StPO § 147
Leitsatz
Das Akteneinsichtsrecht erstreckt sich nicht nur auf sämtliche Unterlagen der Verwaltungsbehörde, die zu den Akten genommen worden sind, auf die der Vorwurf in tatsächlicher und rechtlicher Hinsicht gestützt wird, sondern auch auf alle sonstigen verfahrensbezogenen Vorgänge, die möglicherweise bedeutsam für das Verfahren sind.
AG Jena, Beschl. v. 9.10.2015 – 3 OWi 1534/15
Sachverhalt
Das AG Jena hat die Thüringer Polizei – Zentrale Bußgeldstelle – gem. § 62 OWiG angewiesen, dem Betroffenen über seinen Verteidiger antragsgemäß in vollem Umfang ergänzende Akteneinsicht zu gewähren.
2 Aus den Gründen:
"Dem Betroffenen eines Bußgeldverfahrens steht ein umfassendes Akteneinsichtsrecht zu, das i.d.R. gem. §§ 147 StPO i.V.m. 46 Abs. 1 OWiG über seinen Verteidiger ausgeübt wird. Dieses Recht ist, sofern die Ermittlungen förmlich abgeschlossen sind (§§ 169a, 147 Abs. 2 StPO i.V.m. § 46 Abs. 2, 61 OWiG), zwar nach Ort, Zeitpunkt und Dauer der Einsichtnahme modifizierbar, hinsichtlich seines Umfangs aber weder eingeschränkt noch beschränkbar (vgl. BVerfGE 62, 338)."
Das Einsichtsrecht erstreckt sich dabei nicht nur auf sämtliche Unterlagen der Verwaltungsbehörde, die zu den Akten genommen worden sind, auf die der Vorwurf in tatsächlicher und rechtlicher Hinsicht gestützt wird, sondern auch auf alle sonstigen verfahrensbezogenen Vorgänge, die möglicherweise bedeutsam für das Verfahren sind.

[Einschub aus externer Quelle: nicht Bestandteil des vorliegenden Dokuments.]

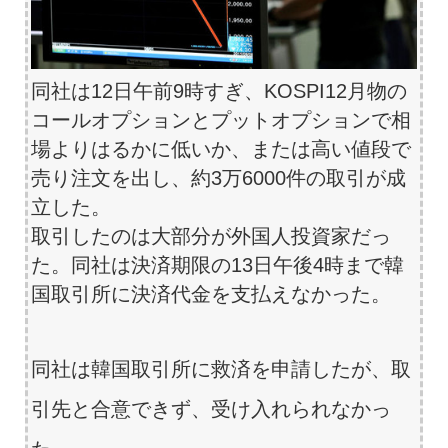
同社は12日午前9時すぎ、KOSPI12月物の
コールオプションとプットオプションで相
場よりはるかに低いか、または高い値段で
売り注文を出し、約3万6000件の取引が成
立した。
取引したのは大部分が外国人投資家だっ
た。同社は決済期限の13日午後4時まで韓
国取引所に決済代金を支払えなかった。
同社は韓国取引所に救済を申請したが、取
引先と合意できず、受け入れられなかっ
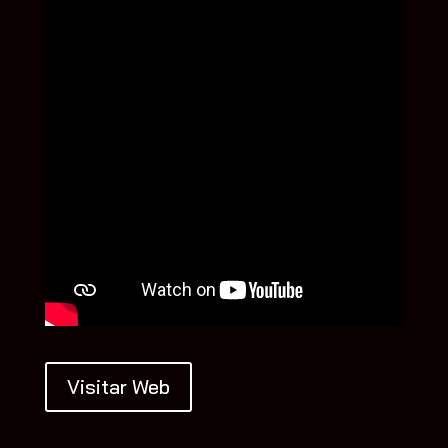
Visitar Web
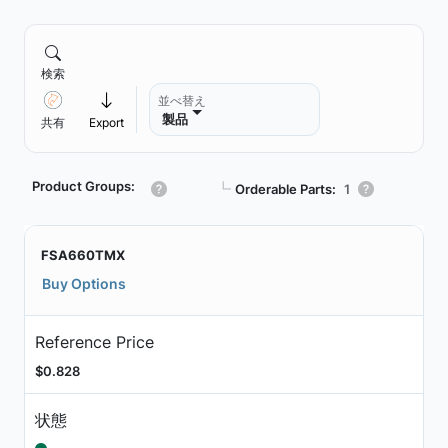
検索
並べ替え
製品
共有
Export
Product Groups:
┗
Orderable Parts:
1
FSA660TMX
Buy Options
Reference Price
$0.828
状態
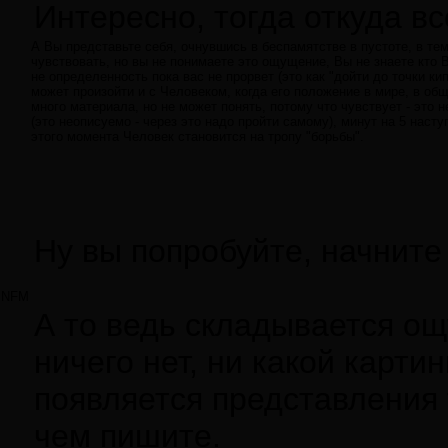
Интересно, тогда откуда в
А Вы представьте себя, очнувшись в беспамятстве в пустоте, в тем
чувствовать, но вы не понимаете это ощущение, Вы не знаете кто В
не определенность пока вас не прорвет (это как "дойти до точки к
может произойти и с Человеком, когда его положение в мире, в общ
много материала, но не может понять, потому что чувствует - это 
(это неописуемо - через это надо пройти самому), минут на 5 наст
этого момента Человек становится на тропу "борьбы".
Ну вы попробуйте, начните 
NFM
А то ведь складывается о
ничего нет, ни какой карти
появляется представления 
чем пишите.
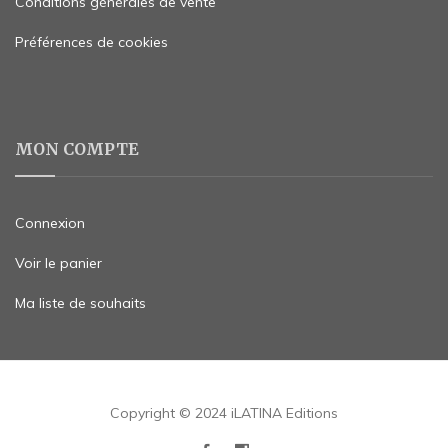
Conditions générales de vente
Préférences de cookies
MON COMPTE
Connexion
Voir le panier
Ma liste de souhaits
Copyright © 2024 iLATINA Editions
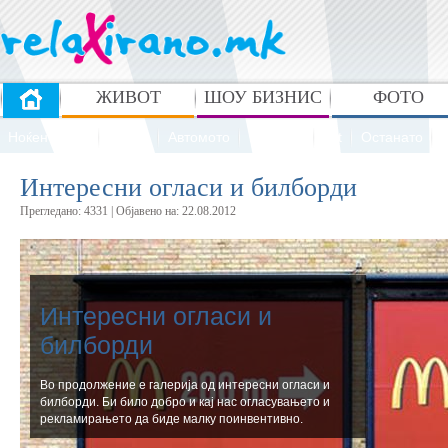
ЖИВОТ
ШОУ БИЗНИС
ФОТО
Ноќен живот
Спорт
Автомото
Реклами
Art
Останато
Интересни огласи и билборди
Прегледано: 4331 | Oбјавено на: 22.08.2012
Интересни огласи и
билборди
Во продолжение е галерија од интересни огласи и
билборди. Би било добро и кај нас огласувањето и
рекламирањето да биде малку поинвентивно.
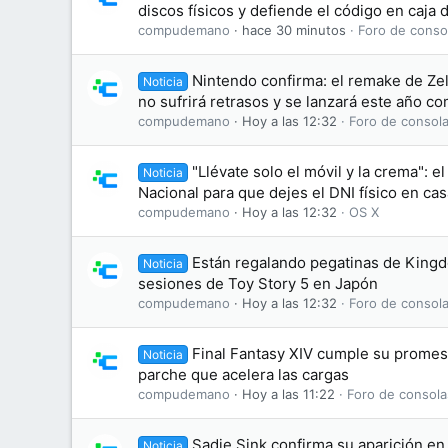
discos físicos y defiende el código en caja
compudemano
hace 30 minutos
Foro de conso
Nintendo confirma: el remake de Zel
Noticia
no sufrirá retrasos y se lanzará este año c
compudemano
Hoy a las 12:32
Foro de consola
"Llévate solo el móvil y la crema": el
Noticia
Nacional para que dejes el DNI físico en cas
compudemano
Hoy a las 12:32
OS X
Están regalando pegatinas de King
Noticia
sesiones de Toy Story 5 en Japón
compudemano
Hoy a las 12:32
Foro de consola
Final Fantasy XIV cumple su promesa
Noticia
parche que acelera las cargas
compudemano
Hoy a las 11:22
Foro de consola
Sadie Sink confirma su aparición en 
Noticia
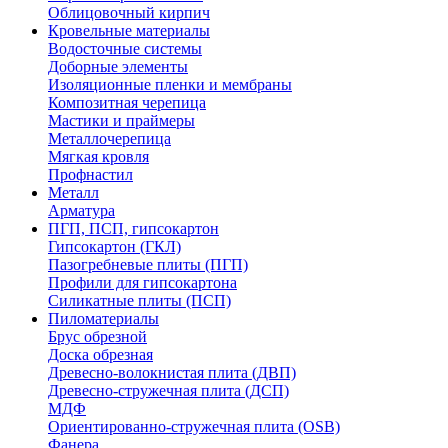
Облицовочный кирпич
Кровельные материалы
Водосточные системы
Доборные элементы
Изоляционные пленки и мембраны
Композитная черепица
Мастики и праймеры
Металлочерепица
Мягкая кровля
Профнастил
Металл
Арматура
ПГП, ПСП, гипсокартон
Гипсокартон (ГКЛ)
Пазогребневые плиты (ПГП)
Профили для гипсокартона
Силикатные плиты (ПСП)
Пиломатериалы
Брус обрезной
Доска обрезная
Древесно-волокнистая плита (ДВП)
Древесно-стружечная плита (ДСП)
МДФ
Ориентированно-стружечная плита (OSB)
Фанера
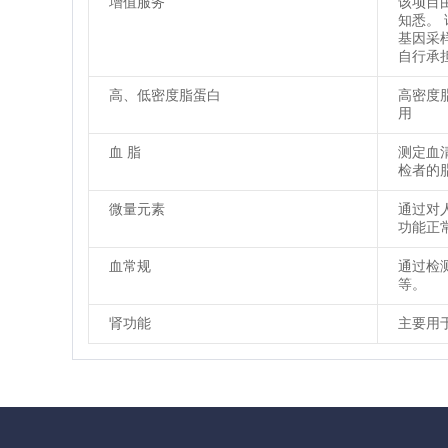
增值服务
该项目
知悉。
基因采
自行承
高、低密度脂蛋白
高密度
用
血 脂
测定血
检者的
微量元素
通过对
功能正
血常规
通过检
等。
肾功能
主要用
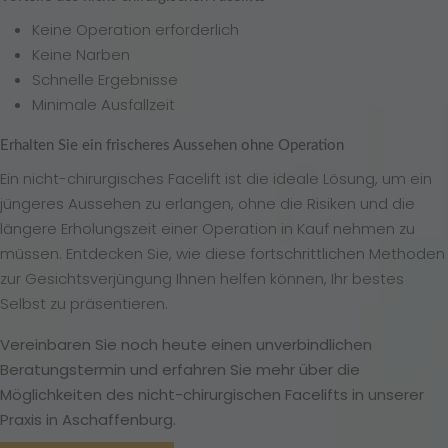
Keine Operation erforderlich
Keine Narben
Schnelle Ergebnisse
Minimale Ausfallzeit
Erhalten Sie ein frischeres Aussehen ohne Operation
Ein nicht-chirurgisches Facelift ist die ideale Lösung, um ein
jüngeres Aussehen zu erlangen, ohne die Risiken und die
längere Erholungszeit einer Operation in Kauf nehmen zu
müssen. Entdecken Sie, wie diese fortschrittlichen Methoden
zur Gesichtsverjüngung Ihnen helfen können, Ihr bestes
Selbst zu präsentieren.
Vereinbaren Sie noch heute einen unverbindlichen
Beratungstermin und erfahren Sie mehr über die
Möglichkeiten des nicht-chirurgischen Facelifts in unserer
Praxis in Aschaffenburg.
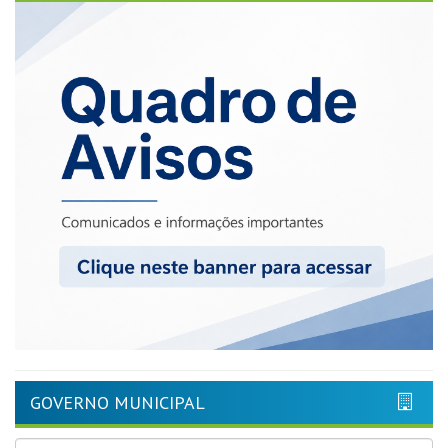
GOVERNO MUNICIPAL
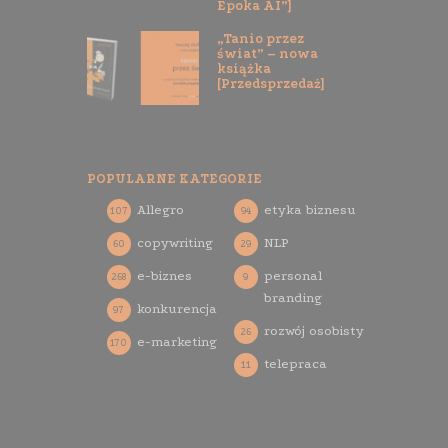
Epoka AI”]
„Tanio przez
świat” – nowa
książka
[Przedsprzedaż]
POPULARNE KATEGORIE
Allegro
etyka biznesu
107
94
copywriting
NLP
60
29
e-biznes
personal
268
9
branding
konkurencja
97
rozwój osobisty
26
e-marketing
170
telepraca
11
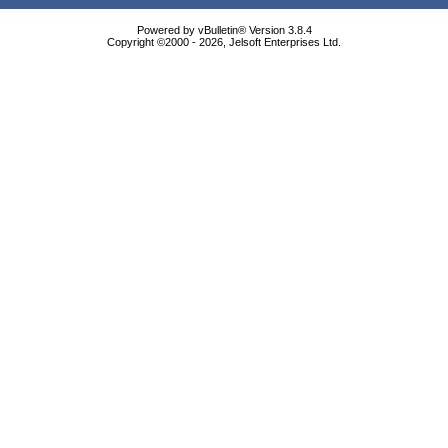
Powered by vBulletin® Version 3.8.4
Copyright ©2000 - 2026, Jelsoft Enterprises Ltd.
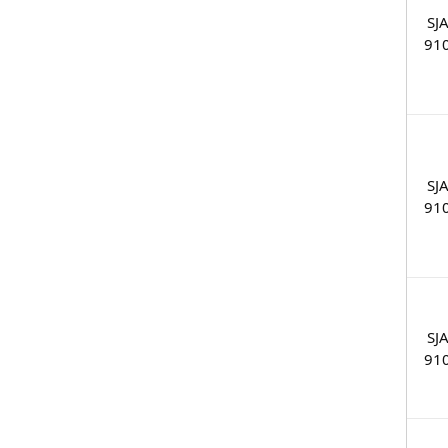
SJ
91
SJ
91
SJ
91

Dazu gehören insb. Auszüge aus dem Verkehrszentralregister, aber auch Ton- oder Bildaufnahmen, die ggf. auf eine vom Verteidiger einzusendende Leerkassette bzw. Diskette zu überspielen sind (vgl. Göhler, OWiG, 14. Aufl., § 60 Rn 49 ff.).

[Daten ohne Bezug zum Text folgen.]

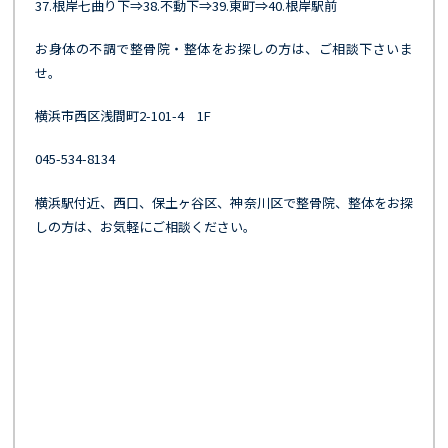
37.根岸七曲り下⇒38.不動下⇒39.東町⇒40.根岸駅前
お身体の不調で整骨院・整体をお探しの方は、ご相談下さいま
せ。
横浜市西区浅間町2-101-4 1F
045-534-8134
横浜駅付近、西口、保土ヶ谷区、神奈川区で整骨院、整体をお探
しの方は、お気軽にご相談ください。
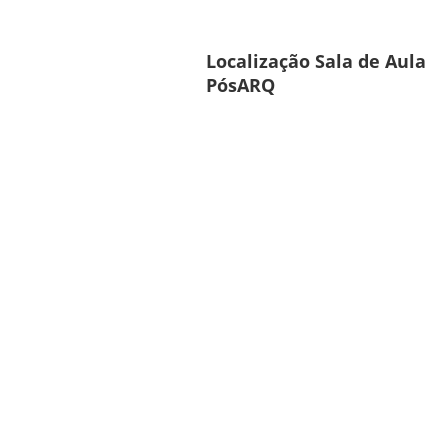
Localização Sala de Aula
PósARQ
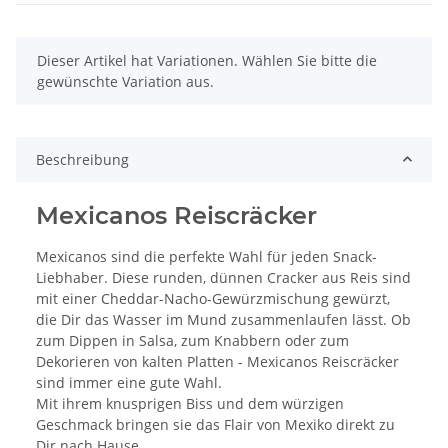
x
Dieser Artikel hat Variationen. Wählen Sie bitte die
gewünschte Variation aus.
Beschreibung
Mexicanos Reiscräcker
Mexicanos sind die perfekte Wahl für jeden Snack-
Liebhaber. Diese runden, dünnen Cracker aus Reis sind
mit einer Cheddar-Nacho-Gewürzmischung gewürzt,
die Dir das Wasser im Mund zusammenlaufen lässt. Ob
zum Dippen in Salsa, zum Knabbern oder zum
Dekorieren von kalten Platten - Mexicanos Reiscräcker
sind immer eine gute Wahl.
Mit ihrem knusprigen Biss und dem würzigen
Geschmack bringen sie das Flair von Mexiko direkt zu
Dir nach Hause.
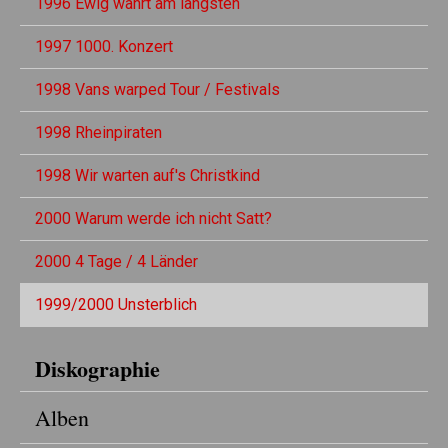
1996 Ewig währt am längsten
1997 1000. Konzert
1998 Vans warped Tour / Festivals
1998 Rheinpiraten
1998 Wir warten auf's Christkind
2000 Warum werde ich nicht Satt?
2000 4 Tage / 4 Länder
1999/2000 Unsterblich
Diskographie
Alben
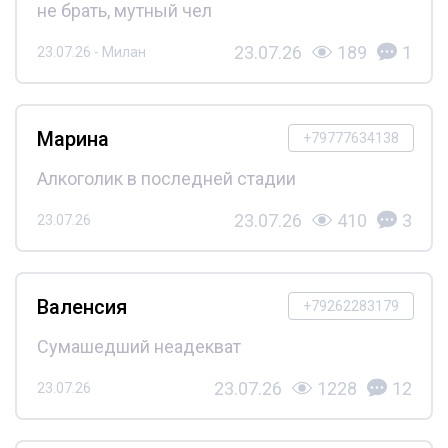
не брать, мутный чел
23.07.26
189
1
23.07.26 - Милан
Марина
+79777634138
Алкоголик в последней стадии
23.07.26
410
3
23.07.26
Валенсия
+79262283179
Сумашедший неадекват
23.07.26
1228
12
23.07.26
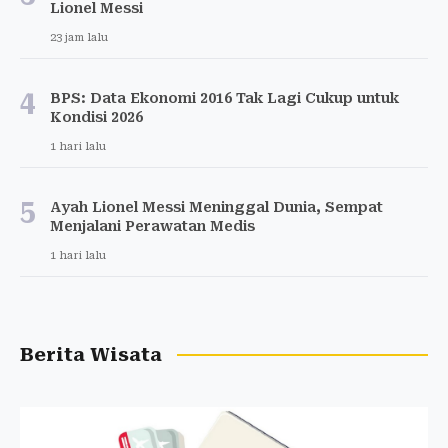
Lionel Messi
23 jam lalu
4
BPS: Data Ekonomi 2016 Tak Lagi Cukup untuk
Kondisi 2026
1 hari lalu
5
Ayah Lionel Messi Meninggal Dunia, Sempat
Menjalani Perawatan Medis
1 hari lalu
Berita Wisata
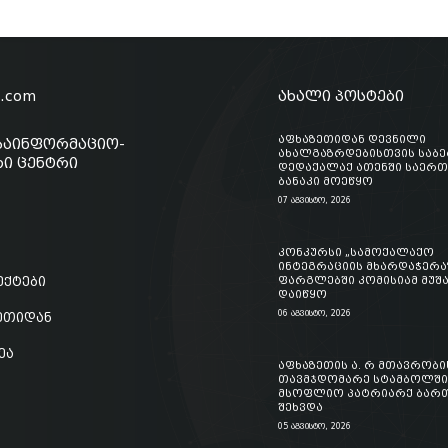
o.com
ახალი პოსტები
აფხაზეთიდან დევნილი
საინფორმაციო-
ახალგაზრდებისთვის საბ
ი ცენტრი
დედაქალაქ ათენში საერ
ბანაკი მოეწყო
07 აგვისტო, 2026
კონკურსი „სამოქალაქო
ინტეგრაციის მხარდაჭერა
ექტები
ფარგლებში კომისიამ მუშ
დაიწყო
06 აგვისტო, 2026
ზეთიდან
ეა
აფხაზეთის ა. რ მთავრობი
თავმჯდომარე სტამბოლში
მსოფლიო პატრიარქ ბართ
შეხვდა
05 აგვისტო, 2026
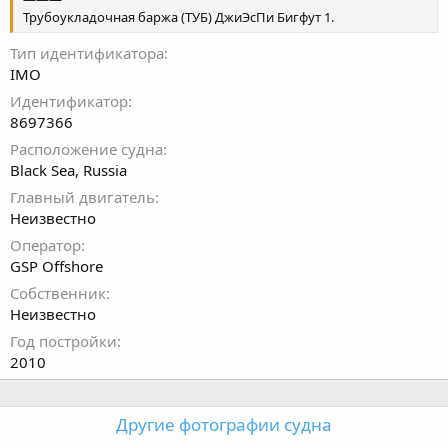
Трубоукладочная баржа (ТУБ) ДжиЭсПи Бигфут 1.
Тип идентификатора
IMO
Идентификатор
8697366
Расположение судна
Black Sea, Russia
Главный двигатель
Неизвестно
Оператор
GSP Offshore
Собственник
Неизвестно
Год постройки
2010
Другие фотографии судна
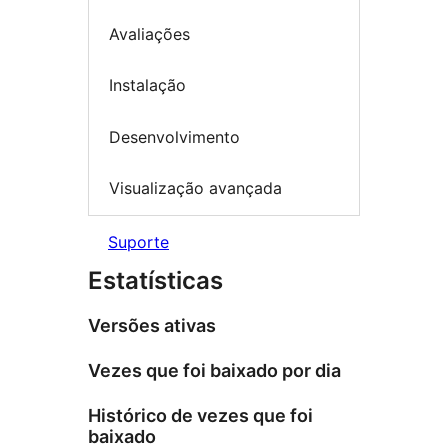
Avaliações
Instalação
Desenvolvimento
Visualização avançada
Suporte
Estatísticas
Versões ativas
Vezes que foi baixado por dia
Histórico de vezes que foi
baixado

Eine weitere Einschränkung des Einsichtsrechts – wie teilweise in der Literatur vertreten z.B. in Bezug auf Eichurkunden, Lebensakten von technischen Messgeräten, Lehrgangsbescheinigungen des Messpersonals usw. (so Göhler, a.a.O. – ohne weiteren Nachweis) kommt nach Überzeugung des Gerichts angesichts der verfassungsrechtlichen Bedeutung der Gewährung des rechtlichen Gehörs nicht in Betracht. Die genannten Unterlagen sind – sofern sie im konkreten Fall vorhanden sind – grds. zur Beurteilung der Erfolgsaussichten eines etwaigen Einspruchs erforderlich und somit dem Betroffenen bzw. seinem Verteidiger zur Kenntnis zu geben, und zwar unabhängig davon, ob sie bereits Teile der Akte sind (so auch AG Bad Kissingen zfs 2006, 706).

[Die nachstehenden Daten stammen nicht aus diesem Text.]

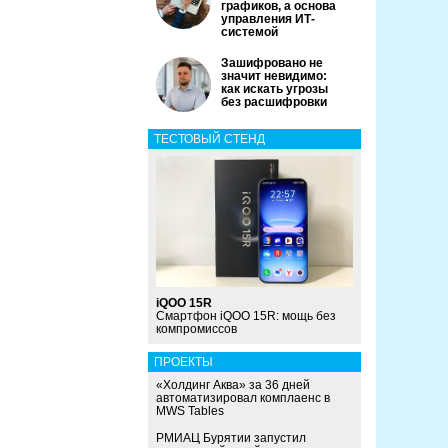
графиков, а основа
управления ИТ-
системой
Зашифровано не
значит невидимо:
как искать угрозы
без расшифровки
ТЕСТОВЫЙ СТЕНД
iQOO 15R
Смартфон iQOO 15R: мощь без
компромиссов
ПРОЕКТЫ
«Холдинг Аква» за 36 дней
автоматизировал комплаенс в
MWS Tables
РМИАЦ Бурятии запустил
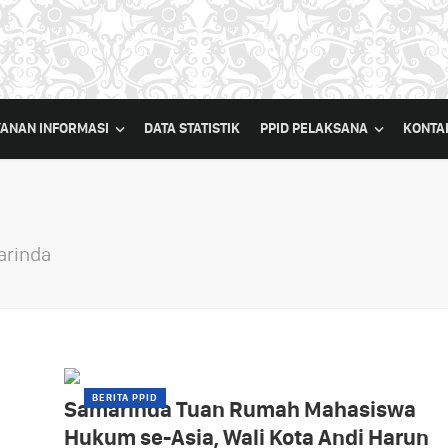
YANAN INFORMASI
DATA STATISTIK
PPID PELAKSANA
KONTA
arinda
BERITA PPID
Samarinda Tuan Rumah Mahasiswa
Hukum se-Asia, Wali Kota Andi Harun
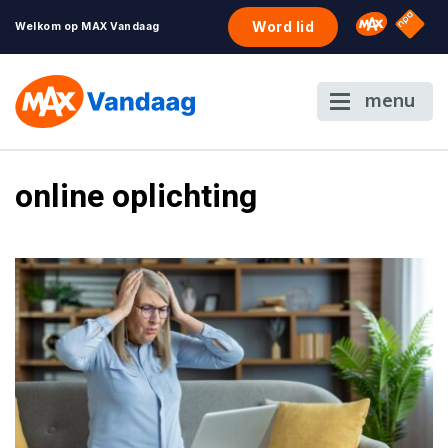
NPO S
Omroep 
Word lid
Welkom op MAX Vandaag
menu
online oplichting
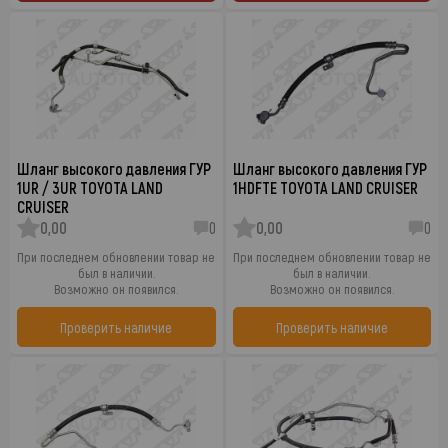
Шланг высокого давления ГУР
Шланг высокого давления ГУР
1UR / 3UR TOYOTA LAND
1HDFTE TOYOTA LAND CRUISER
CRUISER
0,00
0
0,00
0
При последнем обновлении товар не
При последнем обновлении товар не
был в наличии.
был в наличии.
Возможно он появился.
Возможно он появился.
Проверить наличие
Проверить наличие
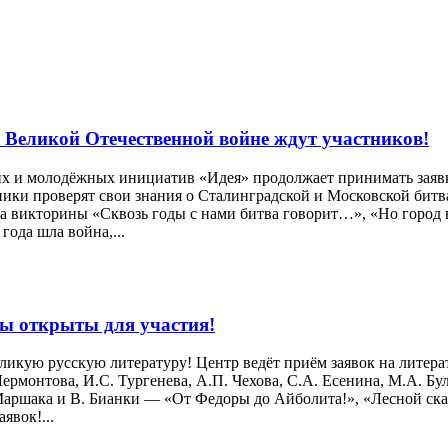
 Великой Отечественной войне ждут участников!
их и молодёжных инициатив «Идея» продолжает принимать заяв
ки проверят свои знания о Сталинградской и Московской битва
к на викторины «Сквозь годы с нами битва говорит…», «Но горо
года шла война,...
ы открыты для участия!
 великую русскую литературу! Центр ведёт приём заявок на лит
ермонтова, И.С. Тургенева, А.П. Чехова, С.А. Есенина, М.А. Б
Маршака и В. Бианки — «От Федоры до Айболита!», «Лесной ска
явок!...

Die Kostenentscheidung beruht auf § 46 OWiG, § 467 StPO.“
Mitgeteilt von RA Christian Zinzow, Pirmasens
3 Anmerkung:
Die Entscheidung enthält in knapper Form genau das, was der Verteidiger im Verwaltungsverfahren erwarten darf: vollständige Einsicht in die Akte und alle sonstigen Bestandteile, die dazu dienen können, den dem Betroffenen gemachten Vorwurf zu prüfen. Ob das dann auf § 147 StPO oder (ergänzend) auf Art. 6 EMRK zu stützen ist, kann letzten Endes nicht ausschlaggebend sein.